-------- Recorded information --------

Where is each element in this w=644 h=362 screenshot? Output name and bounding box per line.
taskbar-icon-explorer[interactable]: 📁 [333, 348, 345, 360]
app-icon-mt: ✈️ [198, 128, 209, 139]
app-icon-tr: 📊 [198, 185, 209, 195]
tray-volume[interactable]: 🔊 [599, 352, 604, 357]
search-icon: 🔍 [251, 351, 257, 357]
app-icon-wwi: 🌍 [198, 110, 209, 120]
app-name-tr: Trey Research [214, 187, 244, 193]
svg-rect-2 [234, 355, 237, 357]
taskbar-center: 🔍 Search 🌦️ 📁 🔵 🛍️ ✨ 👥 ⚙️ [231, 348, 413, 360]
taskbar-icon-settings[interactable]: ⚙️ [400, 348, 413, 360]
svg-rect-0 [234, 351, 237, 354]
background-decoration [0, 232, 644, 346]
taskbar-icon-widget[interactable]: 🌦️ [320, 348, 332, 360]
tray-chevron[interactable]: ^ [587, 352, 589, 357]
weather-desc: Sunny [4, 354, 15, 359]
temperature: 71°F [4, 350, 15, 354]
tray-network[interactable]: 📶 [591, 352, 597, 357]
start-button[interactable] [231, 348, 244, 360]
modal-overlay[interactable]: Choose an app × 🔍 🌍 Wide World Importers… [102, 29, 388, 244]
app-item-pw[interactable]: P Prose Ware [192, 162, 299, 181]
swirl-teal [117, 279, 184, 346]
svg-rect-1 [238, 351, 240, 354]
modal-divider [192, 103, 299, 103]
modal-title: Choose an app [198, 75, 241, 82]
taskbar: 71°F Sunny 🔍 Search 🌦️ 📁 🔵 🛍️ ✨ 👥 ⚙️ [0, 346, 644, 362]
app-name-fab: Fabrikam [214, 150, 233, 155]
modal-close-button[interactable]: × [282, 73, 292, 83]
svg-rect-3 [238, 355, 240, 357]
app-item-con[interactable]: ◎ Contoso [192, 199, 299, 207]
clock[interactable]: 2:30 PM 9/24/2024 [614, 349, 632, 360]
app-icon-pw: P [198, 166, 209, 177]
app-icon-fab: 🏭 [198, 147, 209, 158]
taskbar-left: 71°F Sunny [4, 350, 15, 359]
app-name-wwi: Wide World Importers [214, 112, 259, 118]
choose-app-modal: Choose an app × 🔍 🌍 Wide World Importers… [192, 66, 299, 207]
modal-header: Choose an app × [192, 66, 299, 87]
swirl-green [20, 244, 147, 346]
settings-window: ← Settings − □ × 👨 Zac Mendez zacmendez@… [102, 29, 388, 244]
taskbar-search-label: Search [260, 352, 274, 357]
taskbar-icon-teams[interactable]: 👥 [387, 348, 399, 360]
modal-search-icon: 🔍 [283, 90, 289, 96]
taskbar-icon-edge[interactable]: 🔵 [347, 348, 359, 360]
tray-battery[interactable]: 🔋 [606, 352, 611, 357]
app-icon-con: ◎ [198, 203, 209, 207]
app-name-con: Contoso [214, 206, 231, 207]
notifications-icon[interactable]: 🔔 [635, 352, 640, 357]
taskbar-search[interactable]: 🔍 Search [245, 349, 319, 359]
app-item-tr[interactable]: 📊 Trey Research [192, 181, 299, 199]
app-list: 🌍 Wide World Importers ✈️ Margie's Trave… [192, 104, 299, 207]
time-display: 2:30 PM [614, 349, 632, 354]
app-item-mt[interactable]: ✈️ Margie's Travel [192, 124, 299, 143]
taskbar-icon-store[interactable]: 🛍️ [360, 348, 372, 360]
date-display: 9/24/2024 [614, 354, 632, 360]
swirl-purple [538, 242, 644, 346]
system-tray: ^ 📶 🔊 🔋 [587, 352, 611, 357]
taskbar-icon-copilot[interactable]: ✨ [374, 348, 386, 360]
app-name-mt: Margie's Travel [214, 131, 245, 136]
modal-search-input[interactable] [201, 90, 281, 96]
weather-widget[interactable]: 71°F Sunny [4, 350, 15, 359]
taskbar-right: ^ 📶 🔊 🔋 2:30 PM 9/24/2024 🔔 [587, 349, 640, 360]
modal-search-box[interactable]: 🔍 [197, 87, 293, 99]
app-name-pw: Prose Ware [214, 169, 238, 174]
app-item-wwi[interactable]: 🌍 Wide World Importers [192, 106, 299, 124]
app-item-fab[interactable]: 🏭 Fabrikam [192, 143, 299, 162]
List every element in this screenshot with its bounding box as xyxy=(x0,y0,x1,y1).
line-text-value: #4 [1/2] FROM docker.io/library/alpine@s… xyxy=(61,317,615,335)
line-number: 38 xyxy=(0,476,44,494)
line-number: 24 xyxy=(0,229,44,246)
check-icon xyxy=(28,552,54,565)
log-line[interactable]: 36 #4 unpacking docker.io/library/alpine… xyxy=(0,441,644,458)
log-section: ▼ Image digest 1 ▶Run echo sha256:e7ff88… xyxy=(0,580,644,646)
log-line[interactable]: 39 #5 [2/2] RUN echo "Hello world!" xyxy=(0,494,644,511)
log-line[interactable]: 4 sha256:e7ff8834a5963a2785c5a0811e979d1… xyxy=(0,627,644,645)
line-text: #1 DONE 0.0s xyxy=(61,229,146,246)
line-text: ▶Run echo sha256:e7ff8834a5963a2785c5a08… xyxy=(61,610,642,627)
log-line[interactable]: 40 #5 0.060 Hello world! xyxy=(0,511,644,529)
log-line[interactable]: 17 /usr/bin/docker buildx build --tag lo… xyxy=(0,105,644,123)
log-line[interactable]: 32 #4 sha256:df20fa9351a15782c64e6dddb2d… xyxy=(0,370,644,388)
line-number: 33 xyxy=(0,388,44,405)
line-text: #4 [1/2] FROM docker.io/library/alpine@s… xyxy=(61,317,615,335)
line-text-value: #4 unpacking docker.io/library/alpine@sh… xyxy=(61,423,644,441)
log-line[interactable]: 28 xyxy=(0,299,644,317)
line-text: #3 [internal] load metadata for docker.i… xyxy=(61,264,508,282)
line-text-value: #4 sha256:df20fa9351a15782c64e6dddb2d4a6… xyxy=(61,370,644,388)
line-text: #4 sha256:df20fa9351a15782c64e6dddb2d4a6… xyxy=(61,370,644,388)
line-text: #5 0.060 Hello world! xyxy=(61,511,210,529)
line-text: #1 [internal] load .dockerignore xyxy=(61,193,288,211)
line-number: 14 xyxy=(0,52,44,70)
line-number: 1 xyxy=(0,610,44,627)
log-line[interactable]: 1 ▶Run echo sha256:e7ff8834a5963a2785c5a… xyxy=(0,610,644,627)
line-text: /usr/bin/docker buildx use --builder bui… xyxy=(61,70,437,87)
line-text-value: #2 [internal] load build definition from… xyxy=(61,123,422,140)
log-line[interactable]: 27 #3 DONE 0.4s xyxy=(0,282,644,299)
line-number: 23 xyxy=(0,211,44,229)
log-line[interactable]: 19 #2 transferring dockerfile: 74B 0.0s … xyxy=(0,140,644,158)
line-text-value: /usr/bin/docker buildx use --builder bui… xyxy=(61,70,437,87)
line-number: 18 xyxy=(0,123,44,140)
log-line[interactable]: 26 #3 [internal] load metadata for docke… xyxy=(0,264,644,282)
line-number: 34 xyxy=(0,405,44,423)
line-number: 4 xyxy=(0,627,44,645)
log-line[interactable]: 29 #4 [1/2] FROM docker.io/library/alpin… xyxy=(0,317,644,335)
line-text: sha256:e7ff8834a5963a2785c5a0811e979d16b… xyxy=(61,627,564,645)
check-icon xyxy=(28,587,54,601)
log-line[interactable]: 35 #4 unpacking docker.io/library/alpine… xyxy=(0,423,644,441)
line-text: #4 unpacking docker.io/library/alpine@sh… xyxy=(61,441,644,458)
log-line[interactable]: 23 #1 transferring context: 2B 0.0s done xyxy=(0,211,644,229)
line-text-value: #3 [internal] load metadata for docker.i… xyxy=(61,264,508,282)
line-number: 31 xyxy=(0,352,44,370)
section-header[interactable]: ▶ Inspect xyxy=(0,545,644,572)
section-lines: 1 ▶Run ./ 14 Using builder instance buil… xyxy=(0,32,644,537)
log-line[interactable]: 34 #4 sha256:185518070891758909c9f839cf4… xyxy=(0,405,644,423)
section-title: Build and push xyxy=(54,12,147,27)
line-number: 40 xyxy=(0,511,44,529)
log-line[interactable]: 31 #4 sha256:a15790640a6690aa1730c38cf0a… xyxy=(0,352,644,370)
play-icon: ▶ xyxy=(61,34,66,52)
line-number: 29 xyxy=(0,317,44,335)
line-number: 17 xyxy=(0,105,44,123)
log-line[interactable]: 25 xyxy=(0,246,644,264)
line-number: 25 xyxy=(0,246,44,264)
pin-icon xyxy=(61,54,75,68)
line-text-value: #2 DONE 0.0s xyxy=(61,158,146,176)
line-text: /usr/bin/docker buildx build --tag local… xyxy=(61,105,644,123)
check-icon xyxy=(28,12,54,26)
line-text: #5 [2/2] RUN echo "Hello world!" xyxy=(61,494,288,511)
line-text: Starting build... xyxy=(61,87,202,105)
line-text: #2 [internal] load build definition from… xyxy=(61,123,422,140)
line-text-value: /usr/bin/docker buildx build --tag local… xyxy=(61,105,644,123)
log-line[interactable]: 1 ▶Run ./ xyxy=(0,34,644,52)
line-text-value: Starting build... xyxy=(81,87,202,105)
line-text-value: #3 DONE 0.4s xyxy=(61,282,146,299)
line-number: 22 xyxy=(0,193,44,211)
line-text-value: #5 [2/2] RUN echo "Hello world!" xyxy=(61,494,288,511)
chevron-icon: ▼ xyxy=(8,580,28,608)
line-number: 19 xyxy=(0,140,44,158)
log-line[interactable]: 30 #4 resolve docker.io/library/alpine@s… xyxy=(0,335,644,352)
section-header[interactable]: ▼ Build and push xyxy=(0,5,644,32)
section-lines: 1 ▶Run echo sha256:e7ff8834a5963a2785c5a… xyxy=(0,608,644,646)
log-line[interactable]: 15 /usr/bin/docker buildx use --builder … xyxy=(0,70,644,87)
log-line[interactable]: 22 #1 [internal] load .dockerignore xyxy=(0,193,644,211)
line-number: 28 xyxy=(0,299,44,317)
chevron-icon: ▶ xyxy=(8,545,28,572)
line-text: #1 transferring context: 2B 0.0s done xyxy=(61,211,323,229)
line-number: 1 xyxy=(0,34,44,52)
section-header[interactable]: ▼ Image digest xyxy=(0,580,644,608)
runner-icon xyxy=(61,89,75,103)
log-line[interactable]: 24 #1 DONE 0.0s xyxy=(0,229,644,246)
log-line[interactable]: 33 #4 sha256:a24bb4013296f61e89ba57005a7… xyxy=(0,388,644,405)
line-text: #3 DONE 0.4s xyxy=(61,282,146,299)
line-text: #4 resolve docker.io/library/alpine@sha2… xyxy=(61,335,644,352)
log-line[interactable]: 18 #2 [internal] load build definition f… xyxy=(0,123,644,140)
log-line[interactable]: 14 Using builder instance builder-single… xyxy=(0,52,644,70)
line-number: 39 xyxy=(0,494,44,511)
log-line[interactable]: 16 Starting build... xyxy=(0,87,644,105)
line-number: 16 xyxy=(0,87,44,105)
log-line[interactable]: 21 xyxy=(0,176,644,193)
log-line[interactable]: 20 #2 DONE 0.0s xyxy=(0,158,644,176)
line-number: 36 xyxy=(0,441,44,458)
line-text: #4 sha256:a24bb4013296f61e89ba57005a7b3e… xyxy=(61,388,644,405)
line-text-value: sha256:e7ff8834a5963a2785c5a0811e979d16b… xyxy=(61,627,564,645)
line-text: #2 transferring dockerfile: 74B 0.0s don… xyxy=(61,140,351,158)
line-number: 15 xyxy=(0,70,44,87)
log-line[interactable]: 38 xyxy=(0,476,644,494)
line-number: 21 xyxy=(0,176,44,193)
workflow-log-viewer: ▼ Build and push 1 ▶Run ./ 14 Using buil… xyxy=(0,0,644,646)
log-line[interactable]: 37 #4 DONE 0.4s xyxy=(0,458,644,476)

--------

Only lines with the word "swirl" go in the answer. Take them all from the entries above.

Answer box:
swirl-teal [117, 279, 184, 346]
swirl-green [20, 244, 147, 346]
swirl-purple [538, 242, 644, 346]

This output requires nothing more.